Stored data entries
***
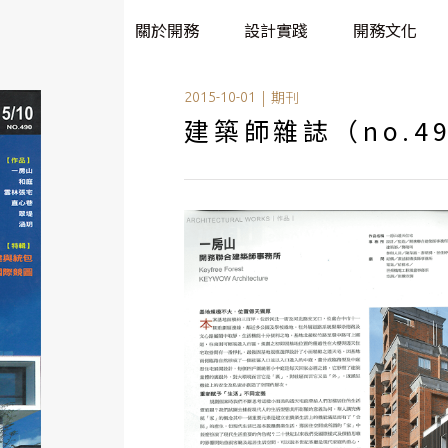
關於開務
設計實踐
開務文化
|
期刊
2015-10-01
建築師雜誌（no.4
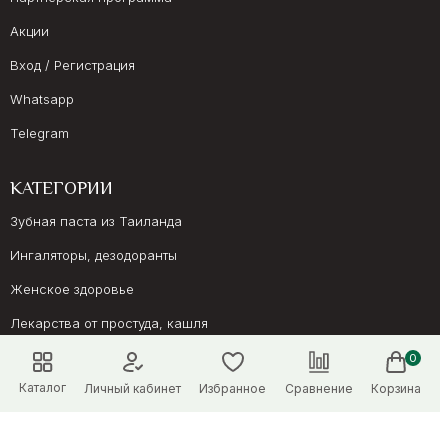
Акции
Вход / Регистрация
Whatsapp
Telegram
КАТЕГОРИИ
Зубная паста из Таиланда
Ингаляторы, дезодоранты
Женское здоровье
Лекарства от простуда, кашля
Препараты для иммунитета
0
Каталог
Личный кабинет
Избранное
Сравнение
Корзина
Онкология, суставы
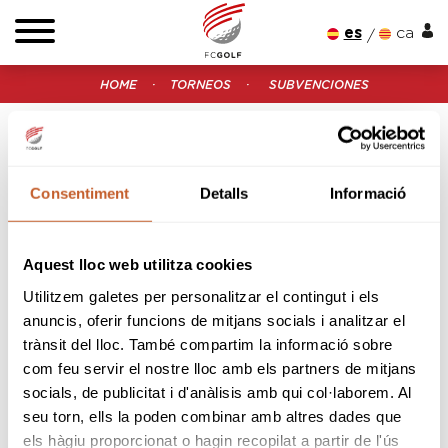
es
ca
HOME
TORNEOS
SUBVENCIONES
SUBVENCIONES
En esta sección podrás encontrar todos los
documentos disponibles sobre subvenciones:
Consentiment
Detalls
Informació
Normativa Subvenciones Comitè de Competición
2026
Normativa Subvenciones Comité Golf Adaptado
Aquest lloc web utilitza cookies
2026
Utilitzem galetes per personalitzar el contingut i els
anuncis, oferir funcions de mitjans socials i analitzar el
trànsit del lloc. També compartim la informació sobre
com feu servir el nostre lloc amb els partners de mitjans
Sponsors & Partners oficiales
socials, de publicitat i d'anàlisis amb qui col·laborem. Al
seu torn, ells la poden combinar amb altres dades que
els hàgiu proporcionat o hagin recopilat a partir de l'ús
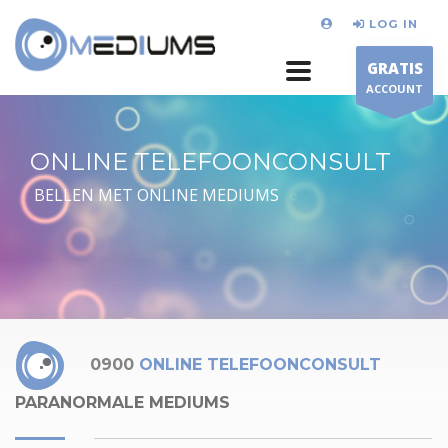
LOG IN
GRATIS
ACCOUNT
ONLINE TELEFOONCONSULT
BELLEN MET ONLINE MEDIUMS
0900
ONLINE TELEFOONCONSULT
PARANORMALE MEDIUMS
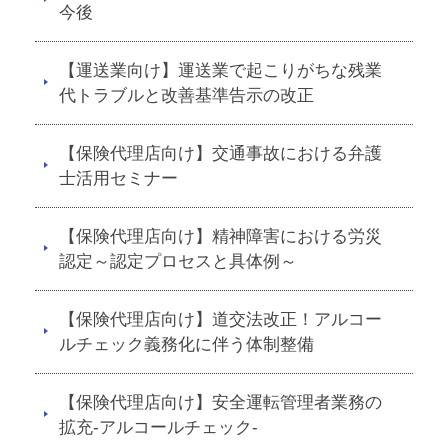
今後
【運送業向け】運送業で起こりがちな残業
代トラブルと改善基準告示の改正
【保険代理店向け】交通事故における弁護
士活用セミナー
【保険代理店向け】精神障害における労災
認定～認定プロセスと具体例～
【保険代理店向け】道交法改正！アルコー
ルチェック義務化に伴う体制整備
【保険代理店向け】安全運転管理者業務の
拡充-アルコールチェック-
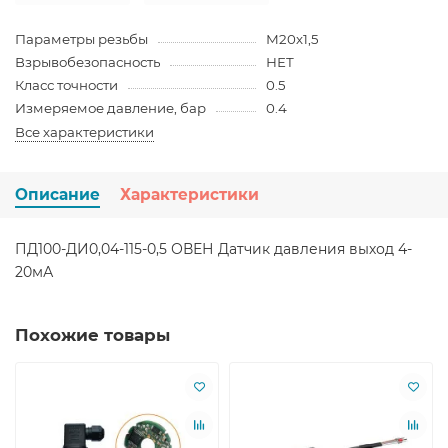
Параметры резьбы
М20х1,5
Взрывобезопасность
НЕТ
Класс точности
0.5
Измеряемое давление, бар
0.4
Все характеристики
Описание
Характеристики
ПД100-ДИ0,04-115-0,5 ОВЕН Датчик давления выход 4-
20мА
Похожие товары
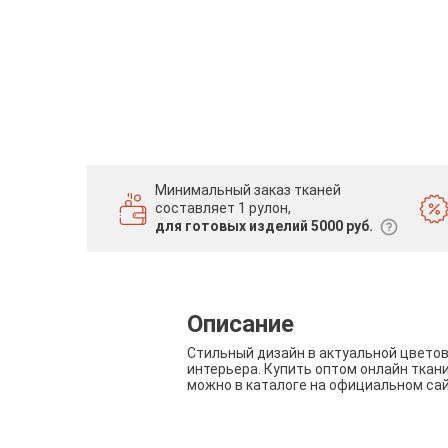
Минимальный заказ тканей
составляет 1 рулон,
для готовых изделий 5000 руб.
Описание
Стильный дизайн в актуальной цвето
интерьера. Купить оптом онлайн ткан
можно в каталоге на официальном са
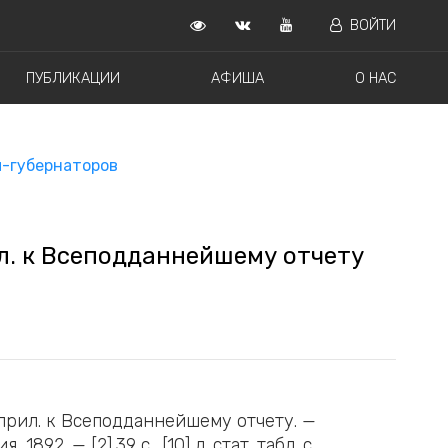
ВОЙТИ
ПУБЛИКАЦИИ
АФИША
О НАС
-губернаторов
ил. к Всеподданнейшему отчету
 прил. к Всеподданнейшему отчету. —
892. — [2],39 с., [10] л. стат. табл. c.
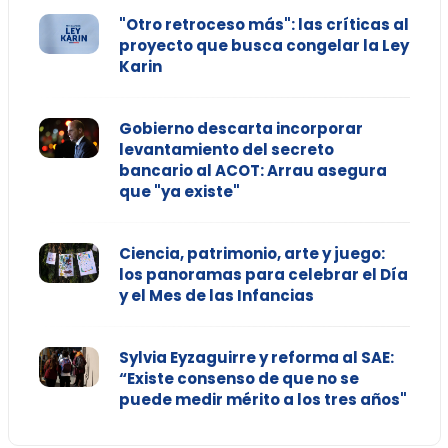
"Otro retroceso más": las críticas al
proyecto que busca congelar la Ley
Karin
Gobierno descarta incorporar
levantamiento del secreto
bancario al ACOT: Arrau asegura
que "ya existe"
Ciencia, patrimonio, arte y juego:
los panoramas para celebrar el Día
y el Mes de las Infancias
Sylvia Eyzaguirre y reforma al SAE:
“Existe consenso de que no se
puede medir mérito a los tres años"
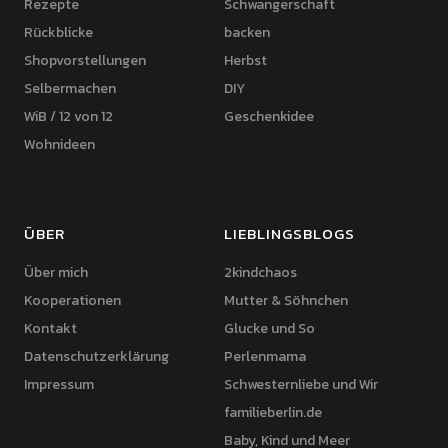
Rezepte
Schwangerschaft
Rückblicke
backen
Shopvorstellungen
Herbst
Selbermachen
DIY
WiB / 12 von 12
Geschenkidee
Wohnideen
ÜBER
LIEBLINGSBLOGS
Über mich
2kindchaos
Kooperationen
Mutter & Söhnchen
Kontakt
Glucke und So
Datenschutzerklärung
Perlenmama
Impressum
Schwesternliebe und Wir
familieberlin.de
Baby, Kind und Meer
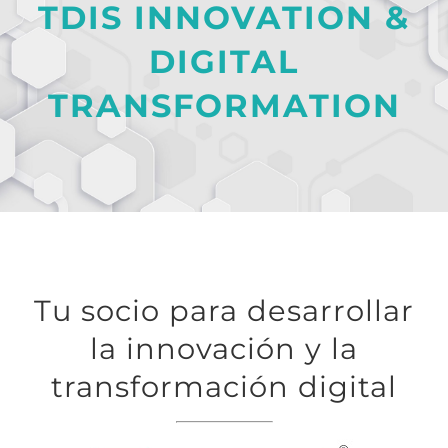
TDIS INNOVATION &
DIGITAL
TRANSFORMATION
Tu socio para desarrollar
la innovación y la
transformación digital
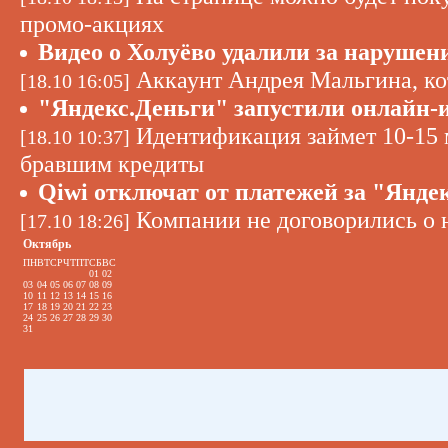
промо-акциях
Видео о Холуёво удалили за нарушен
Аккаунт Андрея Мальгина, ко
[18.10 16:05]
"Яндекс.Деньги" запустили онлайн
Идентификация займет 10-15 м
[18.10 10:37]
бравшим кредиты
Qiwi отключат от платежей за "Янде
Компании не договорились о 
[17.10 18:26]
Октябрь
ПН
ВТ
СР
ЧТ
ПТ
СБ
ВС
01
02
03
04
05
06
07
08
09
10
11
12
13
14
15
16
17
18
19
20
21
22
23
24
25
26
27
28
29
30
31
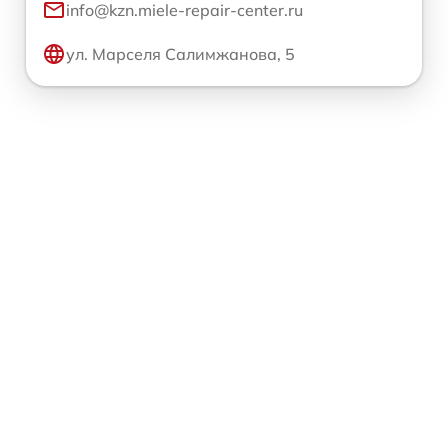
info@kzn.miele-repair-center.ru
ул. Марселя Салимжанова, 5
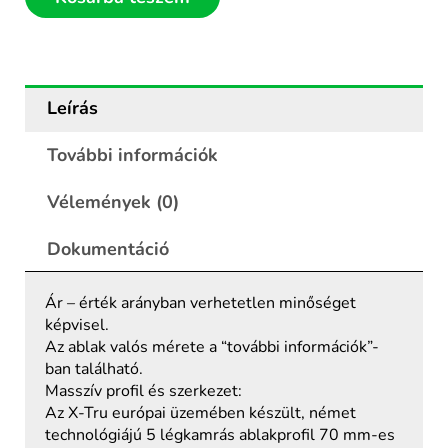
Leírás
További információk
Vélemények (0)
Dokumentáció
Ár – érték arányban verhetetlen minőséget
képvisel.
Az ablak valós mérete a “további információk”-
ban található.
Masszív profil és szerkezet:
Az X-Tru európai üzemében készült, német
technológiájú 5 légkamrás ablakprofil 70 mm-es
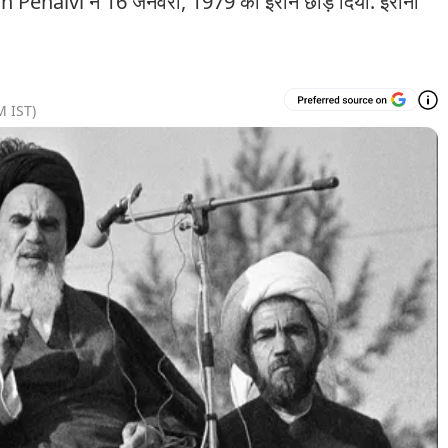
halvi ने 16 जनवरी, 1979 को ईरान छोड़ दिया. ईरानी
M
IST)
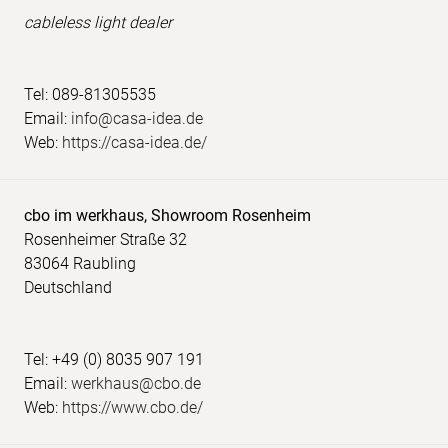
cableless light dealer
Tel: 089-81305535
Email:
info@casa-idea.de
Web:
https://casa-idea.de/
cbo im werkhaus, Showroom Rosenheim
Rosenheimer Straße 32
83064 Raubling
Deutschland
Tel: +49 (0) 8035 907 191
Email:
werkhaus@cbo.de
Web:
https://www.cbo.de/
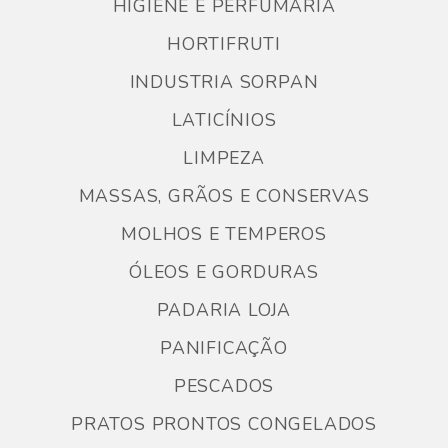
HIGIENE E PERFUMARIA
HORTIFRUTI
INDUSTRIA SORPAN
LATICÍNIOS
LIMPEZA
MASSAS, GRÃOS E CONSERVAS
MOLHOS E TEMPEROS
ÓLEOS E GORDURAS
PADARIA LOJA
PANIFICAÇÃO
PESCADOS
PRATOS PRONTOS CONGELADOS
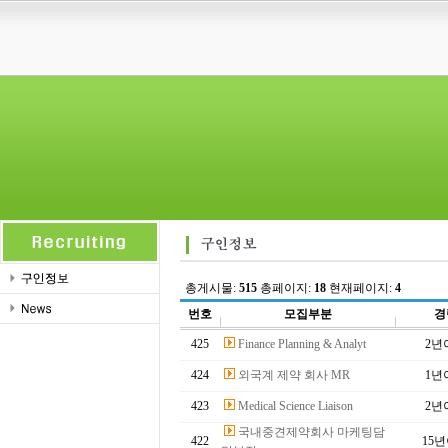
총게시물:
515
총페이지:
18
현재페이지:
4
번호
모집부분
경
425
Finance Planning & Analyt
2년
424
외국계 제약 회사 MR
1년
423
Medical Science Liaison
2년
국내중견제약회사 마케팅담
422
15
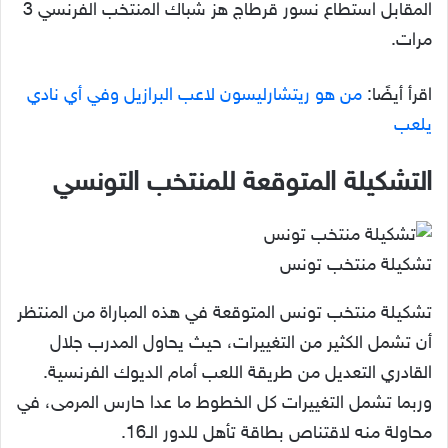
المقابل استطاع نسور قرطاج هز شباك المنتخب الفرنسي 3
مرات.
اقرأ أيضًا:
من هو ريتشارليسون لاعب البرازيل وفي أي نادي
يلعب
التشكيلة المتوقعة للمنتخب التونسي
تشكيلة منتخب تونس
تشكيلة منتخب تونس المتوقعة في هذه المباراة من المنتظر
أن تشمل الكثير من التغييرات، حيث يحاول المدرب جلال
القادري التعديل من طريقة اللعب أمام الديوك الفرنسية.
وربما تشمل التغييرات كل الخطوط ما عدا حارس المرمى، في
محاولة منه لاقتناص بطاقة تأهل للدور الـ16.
***
### WHAT TO WORK ON
From the first line of the records down through the line containing "-губернаторов", transcribe exactly those lines and no others, both ends kept, pictures dropped.

### TASK OUTPUT
關於開務
設計實踐
開務文化
|
期刊
2015-10-01
建築師雜誌（no.4
Акции
Вход / Регистрация
Whatsapp
Telegram
КАТЕГОРИИ
Зубная паста из Таиланда
Ингаляторы, дезодоранты
Женское здоровье
Лекарства от простуда, кашля
Препараты для иммунитета
0
Каталог
Личный кабинет
Избранное
Сравнение
Корзина
Онкология, суставы
es
ca
HOME
TORNEOS
SUBVENCIONES
SUBVENCIONES
En esta sección podrás encontrar todos los
documentos disponibles sobre subvenciones:
Consentiment
Detalls
Informació
Normativa Subvenciones Comitè de Competición
2026
Normativa Subvenciones Comité Golf Adaptado
Aquest lloc web utilitza cookies
2026
Utilitzem galetes per personalitzar el contingut i els
anuncis, oferir funcions de mitjans socials i analitzar el
trànsit del lloc. També compartim la informació sobre
com feu servir el nostre lloc amb els partners de mitjans
Sponsors & Partners oficiales
socials, de publicitat i d'anàlisis amb qui col·laborem. Al
seu torn, ells la poden combinar amb altres dades que
els hàgiu proporcionat o hagin recopilat a partir de l'ús
LOG IN
GRATIS
ACCOUNT
ONLINE TELEFOONCONSULT
BELLEN MET ONLINE MEDIUMS
0900
ONLINE TELEFOONCONSULT
PARANORMALE MEDIUMS
今後
【運送業向け】運送業で起こりがちな残業
代トラブルと改善基準告示の改正
【保険代理店向け】交通事故における弁護
士活用セミナー
【保険代理店向け】精神障害における労災
認定～認定プロセスと具体例～
【保険代理店向け】道交法改正！アルコー
ルチェック義務化に伴う体制整備
【保険代理店向け】安全運転管理者業務の
拡充-アルコールチェック-
Параметры резьбы
М20х1,5
Взрывобезопасность
НЕТ
Класс точности
0.5
Измеряемое давление, бар
0.4
Все характеристики
Описание
Характеристики
ПД100-ДИ0,04-115-0,5 ОВЕН Датчик давления выход 4-
20мА
Похожие товары
Минимальный заказ тканей
составляет 1 рулон,
для готовых изделий 5000 руб.
Описание
Стильный дизайн в актуальной цвето
интерьера. Купить оптом онлайн ткан
можно в каталоге на официальном са
ВОЙТИ
ПУБЛИКАЦИИ
АФИША
О НАС
-губернаторов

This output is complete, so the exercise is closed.